It depends on two parts. You, the subjective factor, and on the role, show, day, casting, etc.—the objective factor. You need to take both into account.

There aren’t any rules in acting, but there are lots of guidelines that you, in your practice, can use on any given day. 

Which of your techniques or tricks will best serve you upon entering the room?

Today.

The audition room is your working space. It harkens back to the great amphitheatres in Greece. When in front of the camera, you are in your place of work. It’s where you act.

Enter it in character or out of character. 

Either way, it won’t determine whether you get cast or not.

Without hope.

You have an audition and decide not to wear your glasses.

Then you think, “I’ll wear them during part of my slate.” OK, so far. 

Now the key question is whether you are hoping they will see the glasses and think that’s the look they want and you’ll get booked.

Or you’ll wear them thinking it’s a bit cheeky and you like it and are happy to wear them and show you have glasses and are just content and happy to do it. 

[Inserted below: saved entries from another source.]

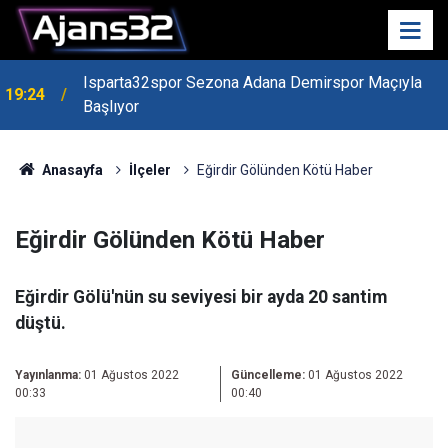
Isparta32spor Sezona Adana Demirspor Maçıyla
19:24
Başlıyor
Anasayfa
İlçeler
Eğirdir Gölünden Kötü Haber
Eğirdir Gölünden Kötü Haber
Eğirdir Gölü'nün su seviyesi bir ayda 20 santim
düştü.
Yayınlanma:
01 Ağustos 2022
Güncelleme:
01 Ağustos 2022
00:33
00:40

Without any desperate hope.

It’s best if your work develops on your own terms. That you take your position. With clarity and with lightness. Without reaching so far that you’re overextended.

Doing instead of hoping.

“If only I knew what they wanted.”

They don’t know what they want. That’s the TV rule.

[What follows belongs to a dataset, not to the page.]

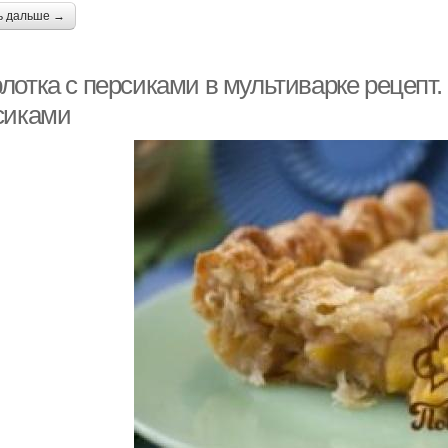
ь дальше →
лотка с персиками в мультиварке рецепт
сиками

Episodic television is very much about making it up as they go along. Searching for what works under time and money pressure.

The character description in the breakdowns is merely the first sketch of what — maybe — the showrunner would like. It’s in the ballpark, but it ain’t written in stone.

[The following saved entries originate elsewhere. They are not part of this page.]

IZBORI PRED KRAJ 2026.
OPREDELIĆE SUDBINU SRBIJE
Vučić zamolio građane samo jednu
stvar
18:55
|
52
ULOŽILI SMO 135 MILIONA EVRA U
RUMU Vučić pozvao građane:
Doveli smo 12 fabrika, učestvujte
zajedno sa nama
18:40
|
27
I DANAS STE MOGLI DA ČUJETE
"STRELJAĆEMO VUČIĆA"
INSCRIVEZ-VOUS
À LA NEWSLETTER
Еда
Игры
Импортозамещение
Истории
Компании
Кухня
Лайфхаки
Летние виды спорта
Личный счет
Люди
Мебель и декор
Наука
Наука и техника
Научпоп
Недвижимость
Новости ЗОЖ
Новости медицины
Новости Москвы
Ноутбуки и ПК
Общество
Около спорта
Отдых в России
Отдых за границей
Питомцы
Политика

And sometimes it isn’t even in the ballpark. They get to a certain point and say, “No, we don’t need that character” or “We want the character to go in the opposite direction.”

You have to devise a plan, so you do your audition clear-headed and not confused.

If the character breakdown could lead you two different ways, it’s smart to prep both ways. You could say “I’ve got two choices here and I’d like to show them both to you,” or you could present one and then casting might redirect you to the other, but you won’t be caught off guard as you already took that choice into consideration. 

You can send in both choices from a self-tape.

Try not to get distracted by trying to figure out exactly what they want.

Breakdowns are written either by the showrunner, a writer from the writers’ room, a junior writer, or casting. They can divert you in two ways: 

- Adjectives. A list of adjectives that is impossible to fulfill.

- Activity. Telling what your character does. “The grandfather tells his daughter to follow her dreams.”

Neither assist you to figure out what your character wants and how they get it. Plus, it’s clear in the script that is what the grandfather is doing, so why write it in the breakdown?

What you can do — and are already doing — is learning what TV is, learning the icons, learning where you fit, learning how to suss out the genre and what your character’s job is.

That’s the main work — analyzing the scene. Then playing the situation as you.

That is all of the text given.